=== Activity ===
Every record that appears below should be transcribed exactly.
◇ ◇ ◇ ◇ ◇
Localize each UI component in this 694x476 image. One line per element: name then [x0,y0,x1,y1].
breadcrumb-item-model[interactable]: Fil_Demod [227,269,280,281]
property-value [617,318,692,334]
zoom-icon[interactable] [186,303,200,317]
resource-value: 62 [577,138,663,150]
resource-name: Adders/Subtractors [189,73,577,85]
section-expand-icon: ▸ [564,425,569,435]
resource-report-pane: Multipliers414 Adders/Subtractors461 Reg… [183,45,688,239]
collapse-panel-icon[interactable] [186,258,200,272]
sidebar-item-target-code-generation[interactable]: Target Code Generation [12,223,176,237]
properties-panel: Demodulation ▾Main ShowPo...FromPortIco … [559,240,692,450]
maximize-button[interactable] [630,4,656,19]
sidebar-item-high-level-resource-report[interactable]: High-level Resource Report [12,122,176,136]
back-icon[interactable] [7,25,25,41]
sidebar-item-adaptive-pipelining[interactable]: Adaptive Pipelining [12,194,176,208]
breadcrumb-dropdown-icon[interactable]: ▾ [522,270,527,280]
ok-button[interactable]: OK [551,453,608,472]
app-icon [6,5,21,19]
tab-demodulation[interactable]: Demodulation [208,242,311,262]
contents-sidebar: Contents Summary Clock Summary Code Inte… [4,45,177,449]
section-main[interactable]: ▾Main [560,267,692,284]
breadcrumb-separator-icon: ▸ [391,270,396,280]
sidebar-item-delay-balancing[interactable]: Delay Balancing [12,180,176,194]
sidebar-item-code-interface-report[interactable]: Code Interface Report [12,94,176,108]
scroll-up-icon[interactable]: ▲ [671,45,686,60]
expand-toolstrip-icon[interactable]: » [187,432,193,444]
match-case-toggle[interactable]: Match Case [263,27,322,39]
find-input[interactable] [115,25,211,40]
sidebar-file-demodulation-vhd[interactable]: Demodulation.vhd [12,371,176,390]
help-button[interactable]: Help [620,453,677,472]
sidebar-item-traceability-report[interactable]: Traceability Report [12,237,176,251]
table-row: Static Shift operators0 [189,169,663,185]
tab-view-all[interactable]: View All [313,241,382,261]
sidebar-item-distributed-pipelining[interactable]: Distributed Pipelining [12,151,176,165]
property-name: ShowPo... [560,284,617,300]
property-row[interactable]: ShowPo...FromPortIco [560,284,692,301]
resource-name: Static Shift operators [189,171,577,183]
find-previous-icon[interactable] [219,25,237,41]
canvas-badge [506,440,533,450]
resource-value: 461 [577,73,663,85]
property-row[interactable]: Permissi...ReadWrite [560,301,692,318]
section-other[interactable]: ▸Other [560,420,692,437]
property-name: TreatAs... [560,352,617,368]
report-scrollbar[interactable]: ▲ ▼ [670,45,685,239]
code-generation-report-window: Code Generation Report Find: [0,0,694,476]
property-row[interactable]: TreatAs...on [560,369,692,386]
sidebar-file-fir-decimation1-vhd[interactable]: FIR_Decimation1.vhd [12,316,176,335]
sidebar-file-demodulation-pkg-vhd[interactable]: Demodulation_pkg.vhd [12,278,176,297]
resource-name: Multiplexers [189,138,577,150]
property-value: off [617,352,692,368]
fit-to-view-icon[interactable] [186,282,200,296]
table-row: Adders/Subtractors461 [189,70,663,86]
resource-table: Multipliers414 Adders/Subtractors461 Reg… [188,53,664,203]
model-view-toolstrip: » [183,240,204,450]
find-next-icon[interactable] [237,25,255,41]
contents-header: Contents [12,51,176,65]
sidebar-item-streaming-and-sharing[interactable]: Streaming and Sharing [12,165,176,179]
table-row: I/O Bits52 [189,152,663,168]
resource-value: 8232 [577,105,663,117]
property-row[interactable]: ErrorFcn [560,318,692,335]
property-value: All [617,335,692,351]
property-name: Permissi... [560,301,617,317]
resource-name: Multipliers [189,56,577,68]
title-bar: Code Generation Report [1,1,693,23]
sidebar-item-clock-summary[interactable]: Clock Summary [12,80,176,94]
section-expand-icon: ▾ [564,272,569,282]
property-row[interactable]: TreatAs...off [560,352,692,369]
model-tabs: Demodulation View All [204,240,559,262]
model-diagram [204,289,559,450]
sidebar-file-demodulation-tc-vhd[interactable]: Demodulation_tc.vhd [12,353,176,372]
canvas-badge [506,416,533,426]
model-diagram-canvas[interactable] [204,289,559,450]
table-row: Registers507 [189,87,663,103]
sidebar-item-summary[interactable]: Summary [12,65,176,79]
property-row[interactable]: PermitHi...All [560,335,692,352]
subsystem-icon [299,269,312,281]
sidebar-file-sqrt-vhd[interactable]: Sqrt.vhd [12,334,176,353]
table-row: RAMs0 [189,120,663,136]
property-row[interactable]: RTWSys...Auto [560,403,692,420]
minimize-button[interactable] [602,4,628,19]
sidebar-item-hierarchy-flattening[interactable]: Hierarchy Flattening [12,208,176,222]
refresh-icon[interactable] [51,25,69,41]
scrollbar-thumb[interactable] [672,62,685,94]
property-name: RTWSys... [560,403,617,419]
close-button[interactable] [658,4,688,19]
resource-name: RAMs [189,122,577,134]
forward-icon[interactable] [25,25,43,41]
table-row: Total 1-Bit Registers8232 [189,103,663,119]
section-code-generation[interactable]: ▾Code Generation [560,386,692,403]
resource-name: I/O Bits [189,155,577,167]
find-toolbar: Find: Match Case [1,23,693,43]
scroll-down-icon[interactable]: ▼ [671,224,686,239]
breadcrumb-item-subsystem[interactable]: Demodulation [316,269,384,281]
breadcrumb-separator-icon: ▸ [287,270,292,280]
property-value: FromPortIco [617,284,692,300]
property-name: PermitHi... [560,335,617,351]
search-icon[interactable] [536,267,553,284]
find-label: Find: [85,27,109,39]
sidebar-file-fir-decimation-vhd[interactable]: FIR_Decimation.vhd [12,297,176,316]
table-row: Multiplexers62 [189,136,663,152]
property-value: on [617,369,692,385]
◇ ◇ ◇ ◇ ◇
=== Exercise result ===
Localize each UI component in this 694x476 image. One line per element: name then [x0,y0,x1,y1].
breadcrumb-item-model[interactable]: Fil_Demod [227,269,280,281]
property-value [617,318,692,334]
zoom-icon[interactable] [186,303,200,317]
resource-value: 62 [577,138,663,150]
resource-name: Adders/Subtractors [189,73,577,85]
section-expand-icon: ▸ [564,425,569,435]
resource-report-pane: Multipliers414 Adders/Subtractors461 Reg… [183,45,688,239]
collapse-panel-icon[interactable] [186,258,200,272]
sidebar-item-target-code-generation[interactable]: Target Code Generation [12,223,176,237]
properties-panel: Demodulation ▾Main ShowPo...FromPortIco … [559,240,692,450]
maximize-button[interactable] [630,4,656,19]
sidebar-item-high-level-resource-report[interactable]: High-level Resource Report [12,122,176,136]
back-icon[interactable] [7,25,25,41]
sidebar-item-adaptive-pipelining[interactable]: Adaptive Pipelining [12,194,176,208]
breadcrumb-dropdown-icon[interactable]: ▾ [522,270,527,280]
ok-button[interactable]: OK [551,453,608,472]
app-icon [6,5,21,19]
tab-demodulation[interactable]: Demodulation [208,242,311,262]
contents-sidebar: Contents Summary Clock Summary Code Inte… [4,45,177,449]
section-main[interactable]: ▾Main [560,267,692,284]
breadcrumb-separator-icon: ▸ [391,270,396,280]
sidebar-item-delay-balancing[interactable]: Delay Balancing [12,180,176,194]
sidebar-item-code-interface-report[interactable]: Code Interface Report [12,94,176,108]
scroll-up-icon[interactable]: ▲ [671,45,686,60]
expand-toolstrip-icon[interactable]: » [187,432,193,444]
match-case-toggle[interactable]: Match Case [263,27,322,39]
find-input[interactable] [115,25,211,40]
sidebar-file-demodulation-vhd[interactable]: Demodulation.vhd [12,371,176,390]
help-button[interactable]: Help [620,453,677,472]
sidebar-item-traceability-report[interactable]: Traceability Report [12,237,176,251]
table-row: Static Shift operators0 [189,169,663,185]
tab-view-all[interactable]: View All [313,241,382,261]
sidebar-item-distributed-pipelining[interactable]: Distributed Pipelining [12,151,176,165]
property-name: ShowPo... [560,284,617,300]
property-row[interactable]: ShowPo...FromPortIco [560,284,692,301]
resource-name: Static Shift operators [189,171,577,183]
find-previous-icon[interactable] [219,25,237,41]
canvas-badge [506,440,533,450]
resource-value: 461 [577,73,663,85]
property-row[interactable]: Permissi...ReadWrite [560,301,692,318]
section-other[interactable]: ▸Other [560,420,692,437]
property-name: TreatAs... [560,352,617,368]
report-scrollbar[interactable]: ▲ ▼ [670,45,685,239]
code-generation-report-window: Code Generation Report Find: [0,0,694,476]
property-row[interactable]: TreatAs...on [560,369,692,386]
sidebar-file-fir-decimation1-vhd[interactable]: FIR_Decimation1.vhd [12,316,176,335]
sidebar-file-demodulation-pkg-vhd[interactable]: Demodulation_pkg.vhd [12,278,176,297]
resource-name: Multiplexers [189,138,577,150]
property-value: off [617,352,692,368]
fit-to-view-icon[interactable] [186,282,200,296]
table-row: Adders/Subtractors461 [189,70,663,86]
resource-table: Multipliers414 Adders/Subtractors461 Reg… [188,53,664,203]
model-view-toolstrip: » [183,240,204,450]
find-next-icon[interactable] [237,25,255,41]
contents-header: Contents [12,51,176,65]
sidebar-item-streaming-and-sharing[interactable]: Streaming and Sharing [12,165,176,179]
table-row: I/O Bits52 [189,152,663,168]
resource-value: 8232 [577,105,663,117]
property-row[interactable]: ErrorFcn [560,318,692,335]
property-value: All [617,335,692,351]
property-name: Permissi... [560,301,617,317]
resource-name: Multipliers [189,56,577,68]
title-bar: Code Generation Report [1,1,693,23]
sidebar-item-clock-summary[interactable]: Clock Summary [12,80,176,94]
section-expand-icon: ▾ [564,272,569,282]
property-row[interactable]: TreatAs...off [560,352,692,369]
model-tabs: Demodulation View All [204,240,559,262]
model-diagram [204,289,559,450]
sidebar-file-demodulation-tc-vhd[interactable]: Demodulation_tc.vhd [12,353,176,372]
canvas-badge [506,416,533,426]
model-diagram-canvas[interactable] [204,289,559,450]
table-row: Registers507 [189,87,663,103]
sidebar-item-summary[interactable]: Summary [12,65,176,79]
property-row[interactable]: PermitHi...All [560,335,692,352]
subsystem-icon [299,269,312,281]
sidebar-file-sqrt-vhd[interactable]: Sqrt.vhd [12,334,176,353]
table-row: RAMs0 [189,120,663,136]
property-row[interactable]: RTWSys...Auto [560,403,692,420]
minimize-button[interactable] [602,4,628,19]
sidebar-item-hierarchy-flattening[interactable]: Hierarchy Flattening [12,208,176,222]
refresh-icon[interactable] [51,25,69,41]
scrollbar-thumb[interactable] [672,62,685,94]
property-name: RTWSys... [560,403,617,419]
close-button[interactable] [658,4,688,19]
resource-name: RAMs [189,122,577,134]
forward-icon[interactable] [25,25,43,41]
table-row: Total 1-Bit Registers8232 [189,103,663,119]
section-code-generation[interactable]: ▾Code Generation [560,386,692,403]
resource-name: I/O Bits [189,155,577,167]
find-toolbar: Find: Match Case [1,23,693,43]
scroll-down-icon[interactable]: ▼ [671,224,686,239]
breadcrumb-item-subsystem[interactable]: Demodulation [316,269,384,281]
breadcrumb-separator-icon: ▸ [287,270,292,280]
property-value: FromPortIco [617,284,692,300]
property-name: PermitHi... [560,335,617,351]
search-icon[interactable] [536,267,553,284]
find-label: Find: [85,27,109,39]
sidebar-file-fir-decimation-vhd[interactable]: FIR_Decimation.vhd [12,297,176,316]
table-row: Multiplexers62 [189,136,663,152]
property-value: on [617,369,692,385]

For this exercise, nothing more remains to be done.